WHAT THE EXERCISE ASKS:
Start at the line with "активное проникновение умных устройств на" in the records below, stop at the line with "шкафы с чехло", and return every line in that span exactly, the two end lines included.

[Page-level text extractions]
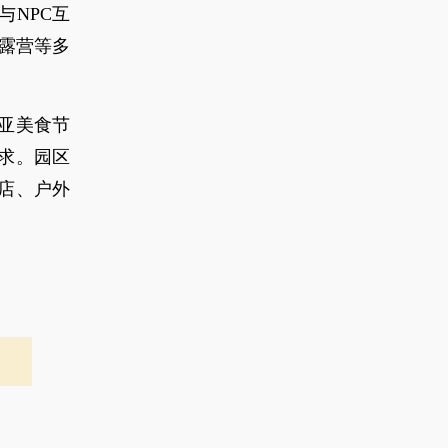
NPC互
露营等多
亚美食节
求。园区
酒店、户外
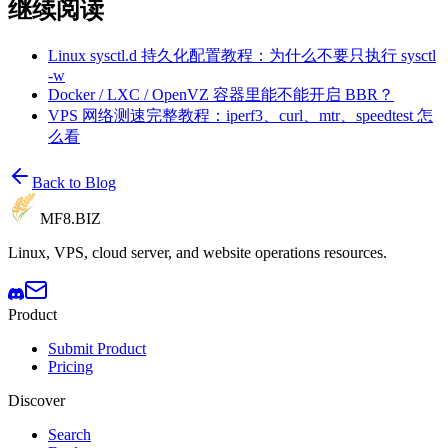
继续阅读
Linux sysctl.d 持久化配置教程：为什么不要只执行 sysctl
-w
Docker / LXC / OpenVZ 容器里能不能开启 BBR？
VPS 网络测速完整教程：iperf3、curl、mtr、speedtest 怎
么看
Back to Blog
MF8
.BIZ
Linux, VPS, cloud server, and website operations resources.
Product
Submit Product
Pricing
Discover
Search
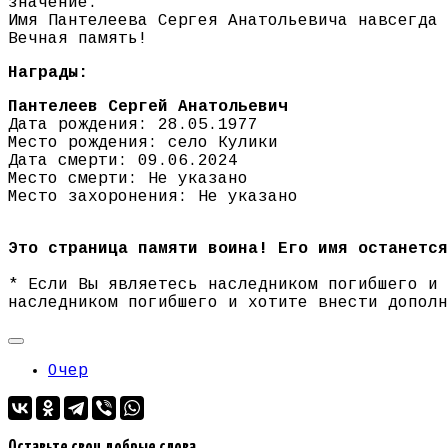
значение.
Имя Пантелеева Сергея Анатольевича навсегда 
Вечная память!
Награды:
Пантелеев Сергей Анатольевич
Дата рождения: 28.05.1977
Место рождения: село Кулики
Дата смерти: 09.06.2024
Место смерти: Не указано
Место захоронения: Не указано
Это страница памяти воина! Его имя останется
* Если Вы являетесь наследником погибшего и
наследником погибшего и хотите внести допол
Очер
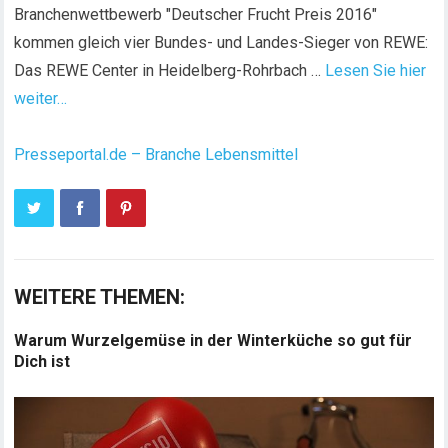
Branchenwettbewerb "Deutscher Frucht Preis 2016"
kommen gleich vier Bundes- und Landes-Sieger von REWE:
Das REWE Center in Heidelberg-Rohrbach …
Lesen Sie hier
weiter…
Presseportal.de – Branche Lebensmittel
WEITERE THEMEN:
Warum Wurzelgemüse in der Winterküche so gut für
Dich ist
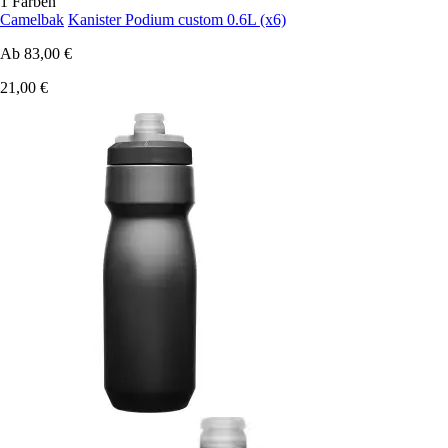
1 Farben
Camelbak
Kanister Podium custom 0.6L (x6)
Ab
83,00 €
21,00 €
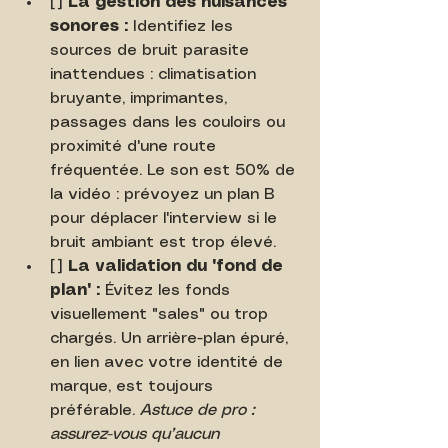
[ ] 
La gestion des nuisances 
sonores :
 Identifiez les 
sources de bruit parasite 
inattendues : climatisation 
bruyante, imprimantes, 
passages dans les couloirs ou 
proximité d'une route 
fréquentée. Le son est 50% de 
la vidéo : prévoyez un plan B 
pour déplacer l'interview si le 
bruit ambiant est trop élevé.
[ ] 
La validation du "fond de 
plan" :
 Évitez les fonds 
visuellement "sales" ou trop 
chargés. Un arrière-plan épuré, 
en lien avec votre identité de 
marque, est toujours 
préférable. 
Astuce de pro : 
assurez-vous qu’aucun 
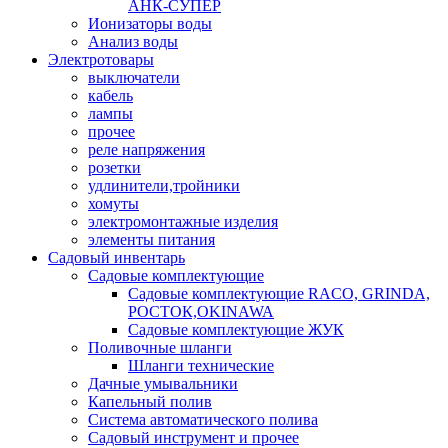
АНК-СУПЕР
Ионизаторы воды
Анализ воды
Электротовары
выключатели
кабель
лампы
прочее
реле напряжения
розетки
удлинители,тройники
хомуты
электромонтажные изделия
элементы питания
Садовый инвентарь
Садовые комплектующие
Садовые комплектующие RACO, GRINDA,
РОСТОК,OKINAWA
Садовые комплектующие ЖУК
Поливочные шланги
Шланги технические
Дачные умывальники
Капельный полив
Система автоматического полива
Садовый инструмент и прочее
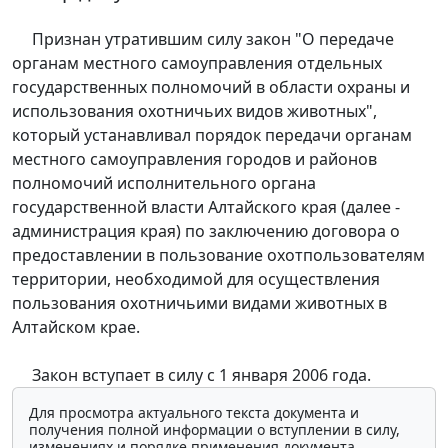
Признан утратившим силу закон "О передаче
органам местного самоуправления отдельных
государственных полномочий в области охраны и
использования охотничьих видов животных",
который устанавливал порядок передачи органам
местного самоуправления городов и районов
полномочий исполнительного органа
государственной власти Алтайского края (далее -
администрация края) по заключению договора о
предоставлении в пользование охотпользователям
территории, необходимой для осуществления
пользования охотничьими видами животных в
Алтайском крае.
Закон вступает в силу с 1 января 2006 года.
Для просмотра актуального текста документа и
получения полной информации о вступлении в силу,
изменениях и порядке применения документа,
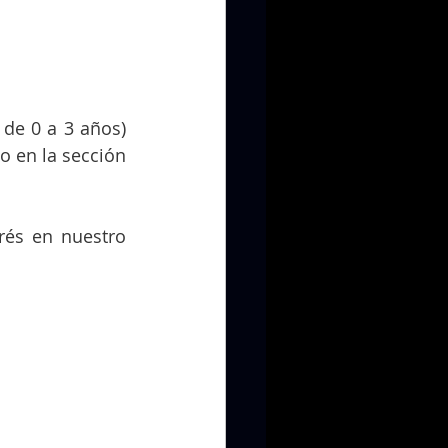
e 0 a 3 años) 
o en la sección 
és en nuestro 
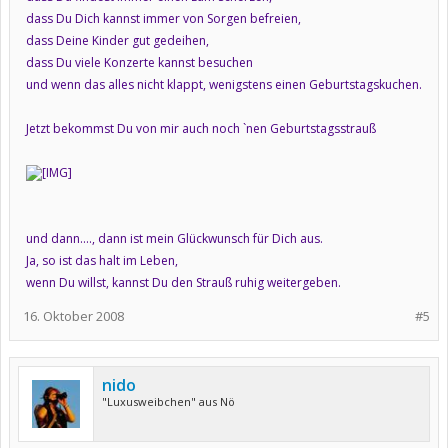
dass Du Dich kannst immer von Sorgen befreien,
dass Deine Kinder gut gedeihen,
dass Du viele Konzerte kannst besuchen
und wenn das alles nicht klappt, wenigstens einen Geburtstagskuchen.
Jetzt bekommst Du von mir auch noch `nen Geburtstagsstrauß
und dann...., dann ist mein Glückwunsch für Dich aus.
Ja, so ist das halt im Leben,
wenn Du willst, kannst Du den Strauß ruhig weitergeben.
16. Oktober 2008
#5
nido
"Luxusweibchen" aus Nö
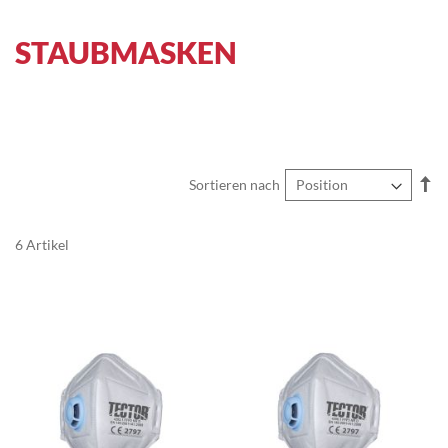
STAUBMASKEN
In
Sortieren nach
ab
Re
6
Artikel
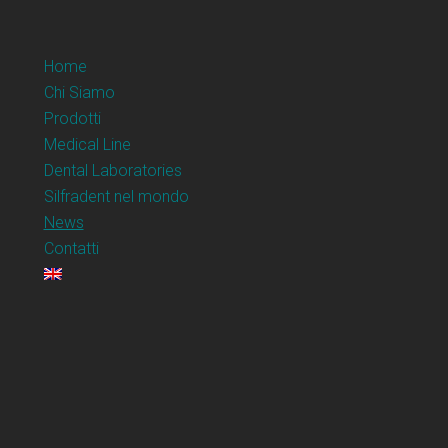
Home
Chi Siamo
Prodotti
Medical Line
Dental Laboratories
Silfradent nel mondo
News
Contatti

==

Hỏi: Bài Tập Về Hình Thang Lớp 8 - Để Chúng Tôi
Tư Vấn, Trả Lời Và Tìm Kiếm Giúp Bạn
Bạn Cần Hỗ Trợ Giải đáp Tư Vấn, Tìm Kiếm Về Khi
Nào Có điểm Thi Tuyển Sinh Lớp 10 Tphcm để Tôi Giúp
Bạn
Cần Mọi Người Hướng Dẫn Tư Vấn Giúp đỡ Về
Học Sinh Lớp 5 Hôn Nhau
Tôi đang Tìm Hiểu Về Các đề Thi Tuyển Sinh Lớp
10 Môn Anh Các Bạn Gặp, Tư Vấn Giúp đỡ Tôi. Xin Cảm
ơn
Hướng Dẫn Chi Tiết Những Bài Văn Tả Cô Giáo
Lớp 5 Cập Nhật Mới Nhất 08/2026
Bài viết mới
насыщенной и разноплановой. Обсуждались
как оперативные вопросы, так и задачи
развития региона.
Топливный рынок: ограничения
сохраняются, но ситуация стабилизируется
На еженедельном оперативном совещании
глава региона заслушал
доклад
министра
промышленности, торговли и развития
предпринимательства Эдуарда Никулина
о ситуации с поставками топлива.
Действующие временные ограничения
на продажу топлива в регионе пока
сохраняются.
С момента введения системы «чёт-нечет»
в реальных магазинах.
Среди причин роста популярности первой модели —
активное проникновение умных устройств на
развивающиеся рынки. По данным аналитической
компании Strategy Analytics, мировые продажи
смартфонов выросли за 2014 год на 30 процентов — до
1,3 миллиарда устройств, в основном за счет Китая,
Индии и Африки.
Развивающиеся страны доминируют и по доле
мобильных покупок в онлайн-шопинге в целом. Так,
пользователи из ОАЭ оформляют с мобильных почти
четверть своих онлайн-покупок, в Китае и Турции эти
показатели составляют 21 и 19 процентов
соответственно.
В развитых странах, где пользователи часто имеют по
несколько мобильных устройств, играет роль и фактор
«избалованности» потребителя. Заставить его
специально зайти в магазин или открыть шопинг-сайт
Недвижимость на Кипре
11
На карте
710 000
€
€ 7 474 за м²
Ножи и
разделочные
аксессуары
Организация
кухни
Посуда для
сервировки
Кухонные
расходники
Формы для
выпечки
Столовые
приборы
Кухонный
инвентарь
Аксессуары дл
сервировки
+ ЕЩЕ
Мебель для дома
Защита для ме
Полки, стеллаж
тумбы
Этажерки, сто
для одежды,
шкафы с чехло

YOUR SOLUTION:
активное проникновение умных устройств на
развивающиеся рынки. По данным аналитической
компании Strategy Analytics, мировые продажи
смартфонов выросли за 2014 год на 30 процентов — до
1,3 миллиарда устройств, в основном за счет Китая,
Индии и Африки.
Развивающиеся страны доминируют и по доле
мобильных покупок в онлайн-шопинге в целом. Так,
пользователи из ОАЭ оформляют с мобильных почти
четверть своих онлайн-покупок, в Китае и Турции эти
показатели составляют 21 и 19 процентов
соответственно.
В развитых странах, где пользователи часто имеют по
несколько мобильных устройств, играет роль и фактор
«избалованности» потребителя. Заставить его
специально зайти в магазин или открыть шопинг-сайт
Недвижимость на Кипре
11
На карте
710 000
€
€ 7 474 за м²
Ножи и
разделочные
аксессуары
Организация
кухни
Посуда для
сервировки
Кухонные
расходники
Формы для
выпечки
Столовые
приборы
Кухонный
инвентарь
Аксессуары дл
сервировки
+ ЕЩЕ
Мебель для дома
Защита для ме
Полки, стеллаж
тумбы
Этажерки, сто
для одежды,
шкафы с чехло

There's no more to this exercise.